Whenever baseless assertions about racism are thrown about, they rob the persons alleging mistreatment of credibility. In my view, Chua’s situation raises a major issue of a breach of confidentiality perpetrated by the Yale administration, which ought to be independently investigated. Yale has a lot to answer for in their treatment of her. Her eagerness to weaponize her race, however, made me wonder whether there was merit to the allegations raised against her. If there are no skeletons in one’s closet, then sticking to the pertinent issues should be the best move. Imputing racial malice to persons without providing evidence of it would be a lazy jab and a grab, not even at low-hanging fruit, but at fruit already on the ground. That kind of personal debasement is telling of how entrenched identity politics has become in the US.

As regards Lieutenant Nazario, an opportunity to address the very real issue of the US Police’s use of force presented itself. This useful discussion is being drowned out by the race-baiters who thought it necessary to mention that Nazario was an Afro-Latino, despite no evidence of racial motivation in the body cam footage. I am of the opinion that the officer who pepper-sprayed Nazario and his dog was belligerent. I am of the opinion that he was a textbook a-hole. I am of the opinion that he was power-hungry. I have no evidence that he was racist. Further, he has since been fired. The other officer, who seemed reasonable in the circumstances, seemed to be of lower rank than his loud counterpart and he complied with orders while still attempting to assist Nazario with his compliance. Hitting Nazario, pepper-spraying him for no obvious reason, and making him lay on the ground when he was pulled over for a missing licence plate? UTTERLY UNCALLED FOR! Nazario is suing and justice will be served, based on the evidence presented to the judge.
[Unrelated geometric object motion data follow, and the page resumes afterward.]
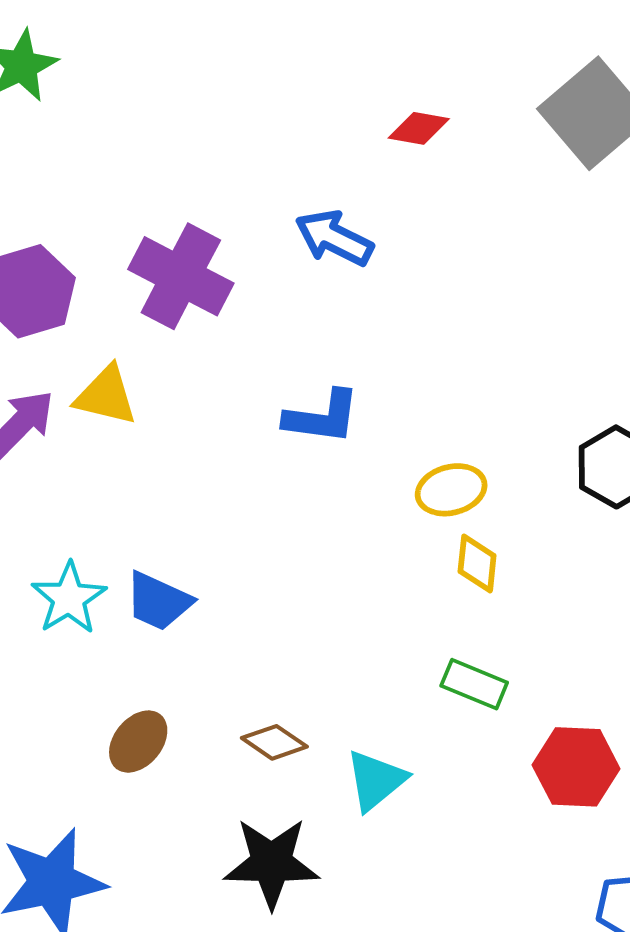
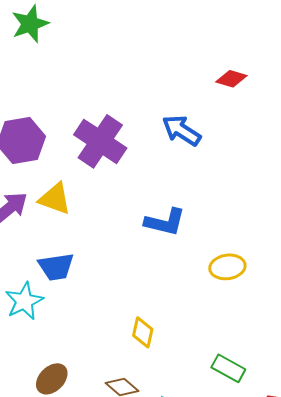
yellow diamond: (477, 564) -> (143, 332), moved
blue trapezoid: (158, 601) -> (56, 267), moved, turned -39

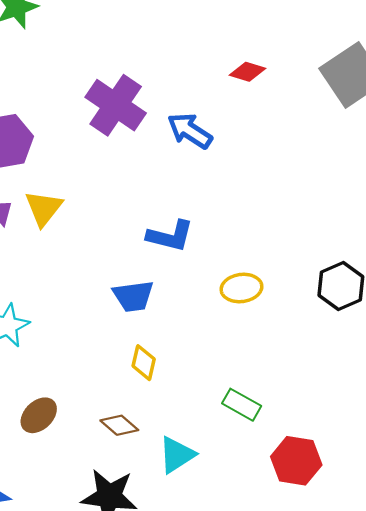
purple cross: (100, 141) -> (116, 105), moved
yellow triangle: (55, 199) -> (44, 208), turned 48
blue trapezoid: (56, 267) -> (133, 296), moved

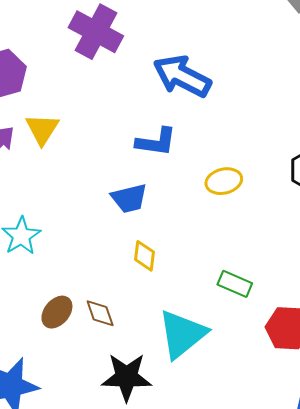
blue arrow: (190, 131) -> (182, 76), moved, size x1.4
brown diamond: (119, 425) -> (100, 313), moved, turned 36
cyan triangle: (177, 455) -> (182, 334), size x1.5

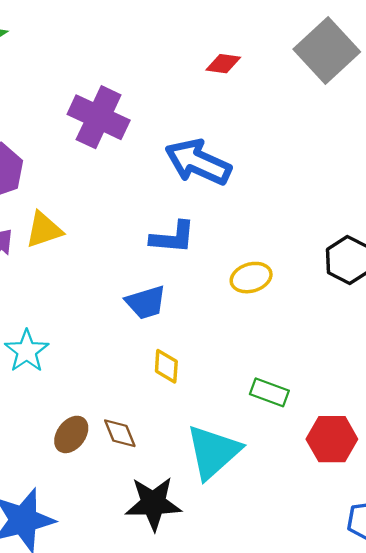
yellow triangle: (42, 129) -> (44, 230), turned 42

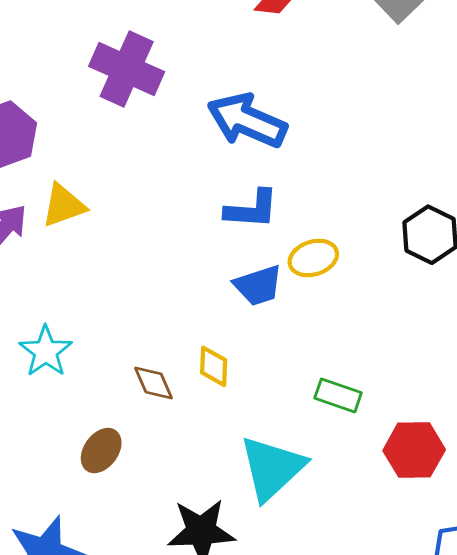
blue L-shape: (173, 237) -> (252, 209), moved
blue trapezoid: (146, 302) -> (258, 285), moved
brown diamond: (120, 433) -> (154, 383), moved

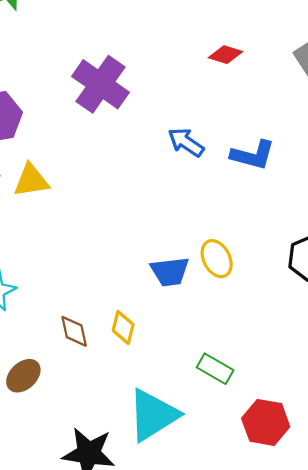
blue arrow: (247, 121) -> (186, 142), size x0.6
blue L-shape: (252, 209) -> (253, 155), moved
yellow ellipse: (313, 258) -> (217, 259), turned 69

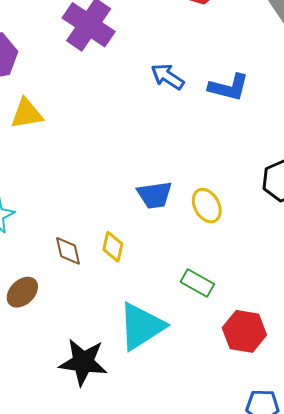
yellow ellipse: (217, 259) -> (207, 206), moved

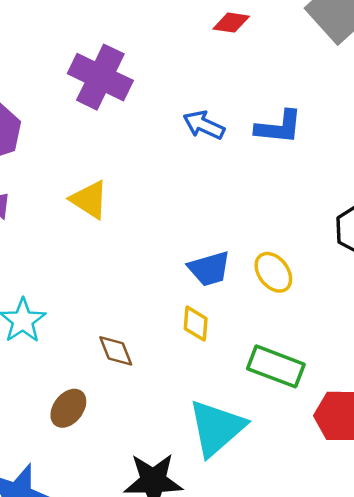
yellow triangle: (27, 114) -> (89, 200), moved, turned 51
yellow diamond: (113, 247) -> (196, 324), moved
green rectangle: (197, 283) -> (276, 366), size x1.4

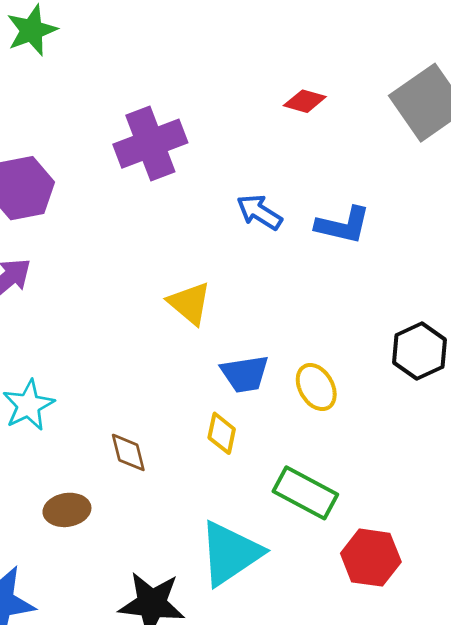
purple cross: (100, 77) -> (150, 144), turned 36
yellow triangle: (89, 200) -> (190, 303), moved
brown ellipse: (68, 408) -> (67, 510), turned 36

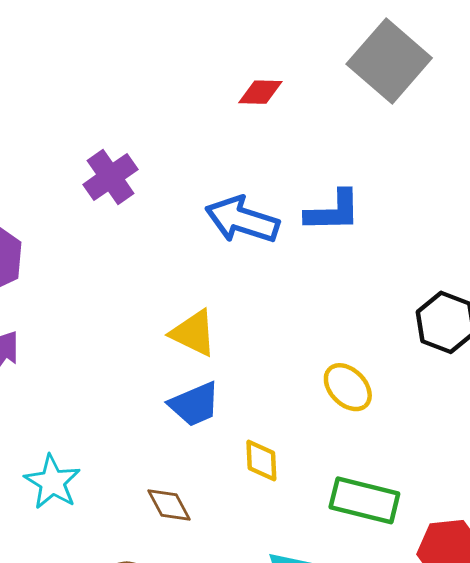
purple cross: (150, 144) -> (110, 177), size x0.7
blue arrow: (259, 212) -> (242, 220), size x1.4
blue trapezoid: (245, 374) -> (194, 404), moved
The chips will fall where they may.

I think that Wright’s case is different. In the body cam footage, he very clearly resisted arrest. He also clearly attempted to escape. They were aware of a warrant for his arrest for possession of an illegal firearm, and so his detention was lawful. The officer who shot him shouted “Taser! Taser! Taser!” before firing her weapon. She expressed complete shock and regret immediately after she realized what she had done. I think it was an honest mistake, but honest mistakes can also be reckless. Reckless, fatal mistakes are called manslaughter. Manslaughter is a crime, which, if proved by evidence, can result in jail time.

I do not think that someone who could so easily mistake a gun for a taser should be carrying either of those weapons, as her fitness for office would be very clearly compromised. I also do not think that the officer did what she did because she hated black people, as is the narrative that is being pushed. Had it been her black partner— the person initially arresting Wright— what would have been the narrative?

All in all, I think that neither race-baiting moaners nor trigger-happy cops should be held up as beacons of society. More so, at least in the case of the latter cohort, they are not representative of their groups. Failing to acknowledge that causes unnecessary strife and social degradation. We must approach everything with sobriety of mind, fairness, and basic sense. We have all spent too long thinking tribally, and cities are burning because of it. I think conversations between reasonable people are long overdue.

Long live reason!

Aďdendum: After watching this video of the Nazario detention, I can understand the officers’ perspective a bit better. The belligerent officer seems more reasonable.